The following is a description of the Group’s significant
IFRS accounting policies that have been used in the preparation of the IFRS financial information contained in this Report.
Principles of Consolidation
The consolidated financial information in this Report comprises that of the parent company, Deutsche Bank, together with its subsidiaries, including certain special purpose entities, presented as a single economic unit. It is presented in euro which is the presentation currency of the Group.
Subsidiaries
The Group’s subsidiaries are those entities which it controls. The Group controls entities where it has the power to govern the financial and operating policies of the entity, generally accompanying a shareholding, either directly or indirectly, of more than one half of the voting rights. The existence and effect of potential voting rights that are currently exercisable or convertible are considered in assessing whether the Group controls another entity.
The Group sponsors the formation of special purpose entities (“SPEs”) for a variety of purposes; reasons include allowing clients to hold investments in separate legal entities, allowing clients to jointly invest in
alternative assets, for asset
securitization transactions, and for buying or selling credit protection. When assessing whether to consolidate an SPE, the Group evaluates a range of factors, including whether (a) the activities of the SPE are being conducted on behalf of the Group according to its specific business needs so that the Group obtains the benefits from the SPE’s operations, (b) the Group has decision-making powers to obtain the majority of the benefits, (c) the Group will obtain the majority of the benefits of the activities of the SPE, and (d) the Group retains the majority of the residual ownership risks related to the assets in order to obtain the benefits from its activities. The Group consolidates an SPE if an assessment of the relevant factors indicates that the SPE is controlled by the Group.
Subsidiaries are consolidated from the date on which control is transferred to the Group and are no longer consolidated from the date that control ceases.
The purchase method of accounting is used to account for the acquisition of subsidiaries. The cost of an acquisition is measured at the
fair value of the assets given, equity instruments issued and liabilities incurred or assumed, plus any costs directly related to the acquisition. The excess of the cost of an acquisition over the Group’s share of the fair value of the identifiable net assets acquired is recorded as
goodwill. If the acquisition cost is below the fair value of the identifiable net assets (negative goodwill), a gain may be reported in other revenues.

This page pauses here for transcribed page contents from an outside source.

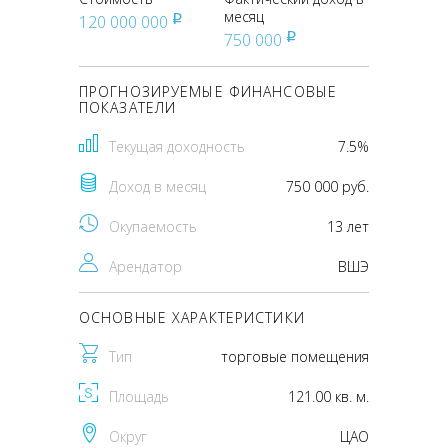
месяц
120 000 000
pуб
750 000
pуб
ПРОГНОЗИРУЕМЫЕ ФИНАНСОВЫЕ
ПОКАЗАТЕЛИ
Текущая доходность
7.5%
Доход в месяц
750 000 руб.
Окупаемость
13 лет
Арендатор
ВШЭ
ОСНОВНЫЕ ХАРАКТЕРИСТИКИ
Тип
торговые помещения
Площадь
121.00 кв. м.
Округ
ЦАО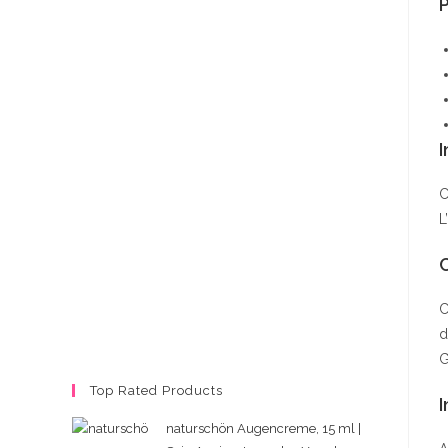
P
I
C
L
C
d
G
Top Rated Products
I
naturschön Augencreme, 15 ml |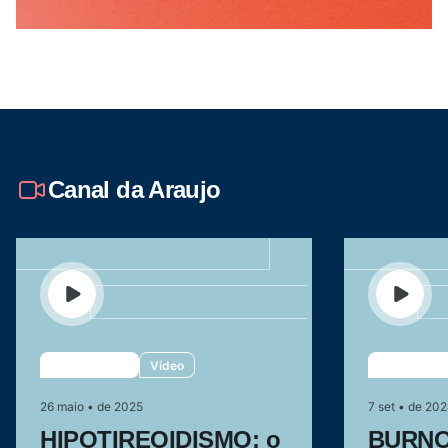
Canal da Araujo
Vídeo
26 maio • de 2025
7 set • de 20
HIPOTIREOIDISMO: o
BURNOU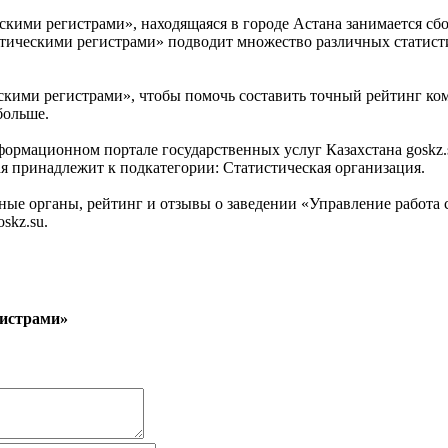
ескими регистрами», находящаяся в городе Астана занимается с
истическими регистрами» подводит множество различных статис
ескими регистрами», чтобы помочь составить точный рейтинг ко
больше.
формационном портале государственных услуг Казахстана goskz.
ая принадлежит к подкатегории: Статистическая организация.
ые органы, рейтинг и отзывы о заведении «Управление работа 
skz.su.
гистрами»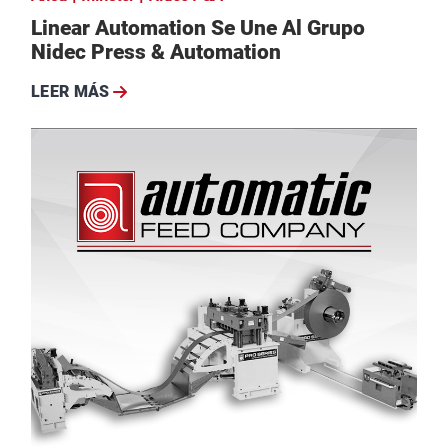
Linear Automation Se Une Al Grupo
Nidec Press & Automation
LEER MÁS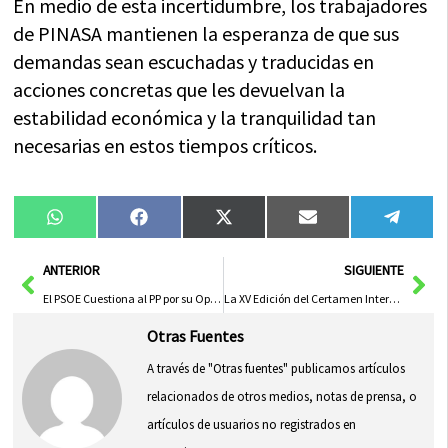
En medio de esta incertidumbre, los trabajadores
de PINASA mantienen la esperanza de que sus
demandas sean escuchadas y traducidas en
acciones concretas que les devuelvan la
estabilidad económica y la tranquilidad tan
necesarias en estos tiempos críticos.
Compartir
Compartir
Compartir
Compartir
Compa
WhatsApp
Facebook
X
Email
Tele
en
en
en
en
en
(Twitter)
Ant
Sig
ANTERIOR
SIGUIENTE
El PSOE Cuestiona al PP por su Oposición a la Creación de Empleo y Medidas de Acceso a la Vivienda en CLM
La XV Edición del Certamen Internacional de Poesía ‘Yolanda Sáenz de Tejada’ Resplandece con Apoyo Institucional
Otras Fuentes
A través de "Otras fuentes" publicamos artículos
relacionados de otros medios, notas de prensa, o
artículos de usuarios no registrados en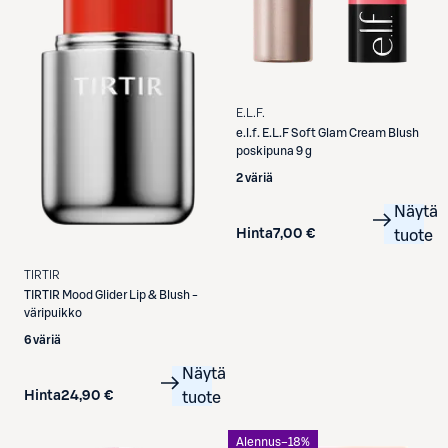
E.L.F.
e.l.f.
E.L.F Soft Glam Cream Blush
poskipuna 9 g
2 väriä
Näytä
Hinta
7,00 €
tuote
TIRTIR
TIRTIR
Mood Glider Lip & Blush -
väripuikko
6 väriä
Näytä
Hinta
24,90 €
tuote
Alennus
−18%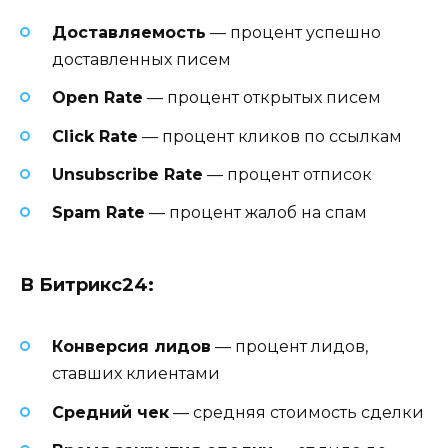
Доставляемость
— процент успешно
доставленных писем
Open Rate
— процент открытых писем
Click Rate
— процент кликов по ссылкам
Unsubscribe Rate
— процент отписок
Spam Rate
— процент жалоб на спам
В Битрикс24:
Конверсия лидов
— процент лидов,
ставших клиентами
Средний чек
— средняя стоимость сделки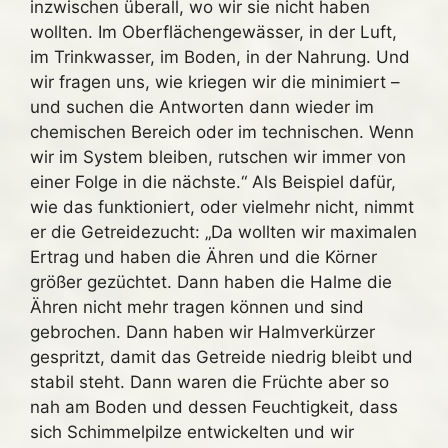
inzwischen überall, wo wir sie nicht haben
wollten. Im Oberflächengewässer, in der Luft,
im Trinkwasser, im Boden, in der Nahrung. Und
wir fragen uns, wie kriegen wir die minimiert –
und suchen die Antworten dann wieder im
chemischen Bereich oder im technischen. Wenn
wir im System bleiben, rutschen wir immer von
einer Folge in die nächste.“ Als Beispiel dafür,
wie das funktioniert, oder vielmehr nicht, nimmt
er die Getreidezucht: „Da wollten wir maximalen
Ertrag und haben die Ähren und die Körner
größer gezüchtet. Dann haben die Halme die
Ähren nicht mehr tragen können und sind
gebrochen. Dann haben wir Halmverkürzer
gespritzt, damit das Getreide niedrig bleibt und
stabil steht. Dann waren die Früchte aber so
nah am Boden und dessen Feuchtigkeit, dass
sich Schimmelpilze entwickelten und wir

All material intercompany transactions, balances and unrealized gains on transactions between Group companies are eliminated on consolidation and consistent accounting policies are used throughout the Group for the purposes of consolidation. Issuances of a subsidiary’s stock to third parties are treated as capital issuances.
Assets held in an agency or fiduciary capacity are not assets of the Group and are not included in the Group’s consolidated balance sheet.
Minority interests are shown in the consolidated balance sheet as a separate component of equity which is distinct from Deutsche Bank’s shareholders’ equity. The net income attributable to minority interests is separately disclosed on the face of the consolidated income statement.
Associates and joint ventures
An associate is an entity in which the Group has significant influence, but not a controlling interest over the operating and financial management policy decisions. Significant influence is generally presumed when the Group holds between 20 % and 50 % of the voting rights. The existence and effect of potential voting rights that are currently exercisable or convertible are considered in assessing whether the Group has significant influence. Other factors that are considered in determining whether the Group has significant influence include representation on the board of directors (supervisory board in the case of German stock corporations) and material intercompany transactions. The existence of these factors could require the application of the
equity method of accounting for a particular investment even though the investment is less than 20 % of the voting stock.
A joint venture exists where the Group has a contractual arrangement with one or more parties to undertake activities typically, though not necessarily, through entities which are subject to joint control.
Investments in associates and joint ventures are accounted for under the equity method of accounting.
Under the equity method of accounting, the Group’s investments in associates and joint ventures are initially recorded at cost and increased (or decreased) each year by the Group’s share of the post acquisition net income (or loss), or other movements reflected directly in the equity of the associated or jointly controlled entity. Goodwill arising on the acquisition of an associate or joint venture is included in the cost of the investment (net of any accumulated impairment loss).
Equity method losses in excess of the Group’s carrying value of the investment in the entity are charged against other assets held by the Group related to the investee. If those assets are written down to zero, a determination is made whether to report additional losses based on the Group’s obligation to fund such losses.